C'est aux torpilleurs que revient l'honneur de la journée, mais ils n'ont pas eu le même bonheur. Au signal donné par l'amiral, le 46, ommandé par M. Douzans, ayant filé sa chaîne par le bout, partait à moyenne vitesse et se dirigeait sur le Yang-Ou. Il était obligé, pour arriver jusqu'à ce dernier, de passer par le travers du Fou-sing, que devait torpiller le 45, et qui se trouvait mouillé un peu en aval du Yang-Ou. 11 fit partir sa torpille sous la fesse du bâtiment, qui eut le temps, malgré la voie d'eau que venait de lui ouvrir l'explosion, d'aller se jeter à la côte près de l'arsenal, poursuivi par les projectiles de nos canonnières qui y mirent bientôt le feu. Au moment où le 40 faisait machine en arrière, il eut sa chaudière traversée par un biscaïen parti de l'une des jonques mouillées près de la Pagode, et sa hampe cassée par un projectile du Fou-sing. Désemparé de sa machine, il partit en dérive, et c'est alors que nous le vîmes passer par le travers du d'Estaing ; mais les saluts que nous croyions voir faire à son capitaine n'étaient que des signaux de détresse par lesquels il demandait une remorque quelconque : fort heureusement le Duguay-Trouin comprit sa situation et lui envoya son canot à vapeur. 
 
Le 45 fut moins favorisé. M. Latour n'avait pu se dégager après avoir fait partir sa torpille sous l'arrière du Fou-sing. En retombant, après avoir été légèrement soulevé par l'explosion, le bâtiment chinois avait fait plonger l'avant du torpilleur retenu par sa fourche, et l'hélice de ce dernier à demi hors de l'eau ne lui permettait pas de se retirer. C'est alors que M. de Lapeyrère voyant la position critique du 45, accablé de projectiles, lancés même à la main par les hommes du Fou-sing , se porte en avant avec sa flottille de canots à vapeur. Il embarque dans un canot White que l'on avait armé en porte-torpilles et se précipite sur l'arrière du Fon-sing. Ce bâtiment, voyant arriver ces nouvelles embarcations, fait en avant, ce qui dégage le 45. M. de Lapeyrère continue sa route et fait partir successivement ses deux torpilles sous l'arrière du bâtiment chinois. L'une d'elles ne part pas, mais après l'explosion de la seconde, le Fou-sing stoppe, ayant probablement des avaries dans son hélice. Il part alors en dérive. Malheureusement ce nouveau succès nous coûtait plus cher que le premier. 

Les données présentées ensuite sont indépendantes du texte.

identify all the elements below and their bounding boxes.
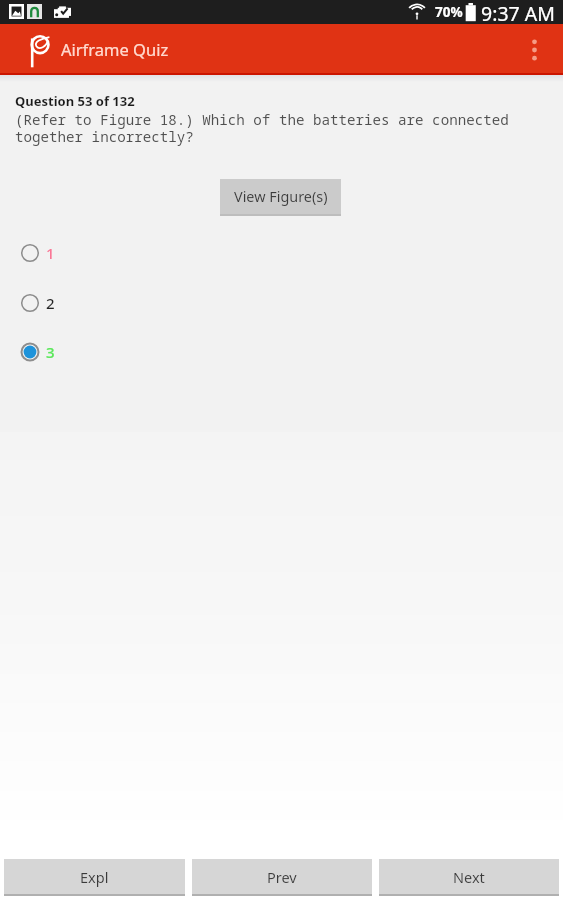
button[interactable]: 3 (0, 329, 563, 375)
button[interactable]: View Figure(s) (220, 179, 341, 216)
button[interactable]: Next (379, 859, 559, 896)
staticText: 9:37 AM (481, 0, 555, 24)
staticText: Next (453, 867, 485, 887)
staticText: Airframe Quiz (61, 38, 169, 60)
button[interactable]: Expl (4, 859, 185, 896)
button[interactable]: More options (510, 26, 558, 74)
staticText: View Figure(s) (234, 187, 328, 207)
staticText: 70% (435, 3, 463, 21)
staticText: Expl (80, 867, 109, 887)
staticText: 2 (46, 293, 55, 313)
staticText: Prev (267, 867, 297, 887)
staticText: 1 (46, 243, 55, 263)
staticText: Question 53 of 132 (15, 92, 135, 110)
staticText: 3 (46, 342, 55, 362)
button[interactable]: Prev (192, 859, 372, 896)
button[interactable]: 1 (0, 230, 563, 276)
staticText: (Refer to Figure 18.) Which of the batte… (15, 110, 509, 146)
button[interactable]: 2 (0, 280, 563, 326)
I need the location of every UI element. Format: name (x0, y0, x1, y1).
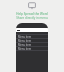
button[interactable]: Menu item (16, 39, 48, 42)
staticText: Menu item (18, 39, 32, 42)
staticText: Menu item (18, 35, 32, 38)
button[interactable]: Menu item (16, 47, 48, 50)
button[interactable]: Feedback (28, 2, 36, 10)
staticText: Menu item (18, 47, 32, 50)
button[interactable]: Menu item (16, 43, 48, 46)
staticText: Share directly in menu (0, 16, 64, 20)
button[interactable]: Menu item (16, 35, 48, 38)
staticText: Help Spread the Word (0, 12, 64, 16)
staticText: Menu item (18, 43, 32, 46)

M. Latour fut grièvement blessé à l'œil par un éclat de biscaïen ou de plaque de tôle. 
 
Après avoir dégagé le 45, M. de Lapeyrère rallie sa petite flottille, et apercevant le Fou-sing qui descend la rivière en brûlant, il l'accoste et monte à son bord sans rencontrer la moindre résistance : le spectacle qu'il y trouve est affreux. 11 n'y a plus sur le pont que des lambeaux de cadavres. Le sang couvre tout, et une fumée épaisse s'échappe de l'intérieur. Sur la passerelle, les deux officiers chinois sont tombés à leur poste. On a amené le pavillon chinois, on le remplace par un pavillon français, et l'on envoie à bord de la Triomphante les quelques Chinois encore vivants que l'on peut recueillir. 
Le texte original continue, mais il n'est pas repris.